[EDNote: On Nabokov's physics, see also Robert Grossmith, "Shaking the Kaleidoscope: Physics and Metaphysics in Nabokov's Bend Sinister". Russian Literature TriQuarterly (Ann Arbor, MI), 24, 1991, pp. 151-162.
My article "The Poetics of Science in, and around, Nabokov's The Gift", The Russian Review, Russian Review. 62 (2003): 243-61, touches briefly on Einstein's role in that novel.  See also several lengthy discussions in Marina Grishakova's The Models of Space, Time and Vision in V. Nabokov’s Fiction: Narrative Strategies and Cultural Frames. Tartu: Tartu UP, 2006.  I also have some forthcoming work on this topic.  ~SB]
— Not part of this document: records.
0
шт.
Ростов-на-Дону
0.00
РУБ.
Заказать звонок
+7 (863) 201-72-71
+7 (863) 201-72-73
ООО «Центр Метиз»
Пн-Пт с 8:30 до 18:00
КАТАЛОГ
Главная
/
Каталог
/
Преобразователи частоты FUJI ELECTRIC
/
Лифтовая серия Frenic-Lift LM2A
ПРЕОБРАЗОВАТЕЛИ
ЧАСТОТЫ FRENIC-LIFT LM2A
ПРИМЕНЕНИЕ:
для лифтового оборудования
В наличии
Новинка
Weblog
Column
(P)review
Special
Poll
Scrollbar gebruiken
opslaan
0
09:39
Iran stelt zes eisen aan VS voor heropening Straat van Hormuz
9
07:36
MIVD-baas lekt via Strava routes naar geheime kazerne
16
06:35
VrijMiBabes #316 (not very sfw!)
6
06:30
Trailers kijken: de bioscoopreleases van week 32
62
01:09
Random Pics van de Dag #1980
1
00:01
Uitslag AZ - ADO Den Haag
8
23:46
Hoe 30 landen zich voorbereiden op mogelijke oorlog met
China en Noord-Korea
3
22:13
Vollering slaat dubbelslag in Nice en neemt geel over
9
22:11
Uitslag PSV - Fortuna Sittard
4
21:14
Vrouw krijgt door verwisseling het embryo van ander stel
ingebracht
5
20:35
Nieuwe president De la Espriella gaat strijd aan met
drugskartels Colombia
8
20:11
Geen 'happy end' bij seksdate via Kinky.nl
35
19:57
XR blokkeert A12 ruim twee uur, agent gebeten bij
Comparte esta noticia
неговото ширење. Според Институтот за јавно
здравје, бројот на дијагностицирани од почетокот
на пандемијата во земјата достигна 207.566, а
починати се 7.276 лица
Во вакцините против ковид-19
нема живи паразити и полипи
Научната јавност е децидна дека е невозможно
-------- Original Message --------
Subject: Re:
Date: Thu, 17 Jul 2008 20:55:28 -0700 (PDT)
From: joseph Aisenberg <vanveen13@sbcglobal.net>
To: Nabokv-L <nabokv-l@utk.edu>




All right I went and looked up this Langevin you spoke: a French physicist most famous for his use of ultra-sound and for popularizing Einstein's ideas about the Theory of Relativity. So...



Speak Memory, Interview No 9, pg. 116 Nabokov says: "While not having much physics, I reject Einstein's slick formulas; but then one need not know theology to be an atheist."